Les impôts ont-ils connu une hausse au Bénin ? A en croire le ministre de l’Economie et des Finances Romuald Wadagni, c’est non. L’argentier national a été affirmatif à ce sujet dans l’émission spéciale de débat public diffusée sur la télévision nationale ORTB, la chaîne privée Canal 3 et sur les plateformes digitales du gouvernement.

  • « Aucun impôt n'a connu une hausse en montant », a déclaré Romuald Wadagni qui assure dire « la réalité des choses ». (Voir la vidéo 1"16"00 ).

Pourquoi cette affirmation ? Invité VIP de l’émission, le ministre Romuald Wadagni devrait expliquer aux Béninois les causes de la cherté de la vie.  Entre autres, il a tenu à ôter des esprits l’idée selon laquelle l’Etat aurait augmenté les impôts et de ce fait aurait provoqué une cherté de la vie. C’est ce que relèvent des médias comme Banouto dans leurs compte-rendu.

  • « Cherté de la vie : Wadagni dément la hausse des impôts en montant », a d’ailleurs titré le quotidien L’Evènement précis.
  • « Le ministre de l’Economie n’a pas manqué d’aborder la question des impôts. Pour le Béninois lambda, ce sont les taxes qui ont augmenté. Une rumeur que dément Romuald Wadagni », a également écrit Financial Afrik dans le même angle de vue.
  • Sur les réseaux sociaux, la déclaration est reprise en boucle suscitant de nombreuses réactions d’acquiescement et de rejet.

A tort ou à raison ? La déclaration du ministre de l’économie et des finances a aussi suscité une vérification à Bénin Check Info. Son affirmation n’est pas vraie à tout point de vue.

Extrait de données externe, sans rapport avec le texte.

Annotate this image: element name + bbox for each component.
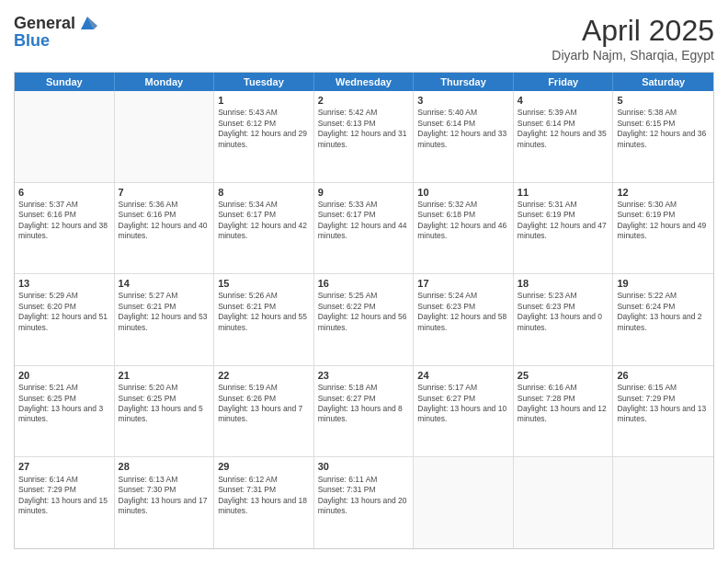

En consultant les versions officielles 2021 et 2022 du code général des impôts, il ressort que des mesures prises dans le code actualisé entraîne pour les uns une augmentation en montant d’impôts pendant que d’autres jouissent d’une réduction.

TPS en hausse. Au niveau de la taxe professionnelle synthétique, il est à relever que le taux d’imposition est passé de 2% du chiffre d’affaires en 2021 à 5% en 2022. 

  • Article 1084-21 du code général des impôts version 2021 : « La taxe professionnelle synthétique due par les micros entreprises est déterminée par application d’un taux de 2% au montant du chiffre d’affaires réalisé, quelle que soit la nature de l’activité »
  • Article 183 du code général des impôts, version 2022. « La taxe professionnelle synthétique est déterminée par application au montant des recettes annuelles, d’un taux de 5% ».
  • Le ministre a joué sur le terme « montant ». Le taux n’étant appliqué qu’au montant à prélever, c’est donc du pareil au même. Le relèvement du taux induit une hausse de la TPS.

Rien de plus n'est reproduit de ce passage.